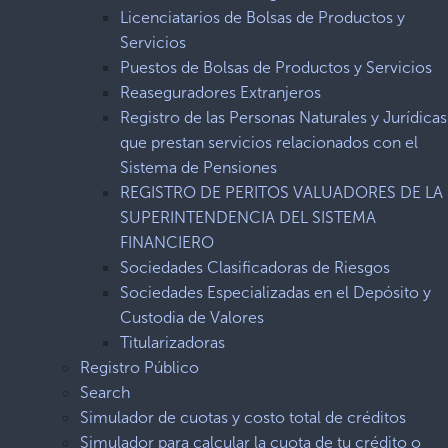
Licenciatarios de Bolsas de Productos y
Servicios
Puestos de Bolsas de Productos y Servicios
Reaseguradores Extranjeros
Registro de las Personas Naturales y Jurídicas
que prestan servicios relacionados con el
Sistema de Pensiones
REGISTRO DE PERITOS VALUADORES DE LA
SUPERINTENDENCIA DEL SISTEMA
FINANCIERO
Sociedades Clasificadoras de Riesgos
Sociedades Especializadas en el Depósito y
Custodia de Valores
Titularizadoras
Registro Público
Search
Simulador de cuotas y costo total de créditos
Simulador para calcular la cuota de tu crédito o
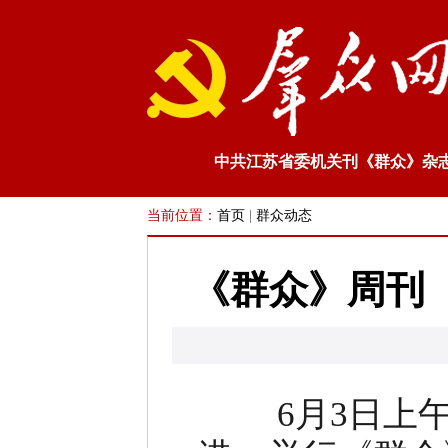
中共江苏省委机关刊《群众》杂
当前位置：
首页
|
群众动态
《群众》周刊
6月3日上午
========================================================================
**Problem:** Copy range, inclusive: the line holding "SUPERINTENDENCIA DEL SISTEMA" to the line holding "Simulador para calcular". Reproduce exactly those lines of the records above and no others.

**Reply:**
SUPERINTENDENCIA DEL SISTEMA
FINANCIERO
Sociedades Clasificadoras de Riesgos
Sociedades Especializadas en el Depósito y
Custodia de Valores
Titularizadoras
Registro Público
Search
Simulador de cuotas y costo total de créditos
Simulador para calcular la cuota de tu crédito o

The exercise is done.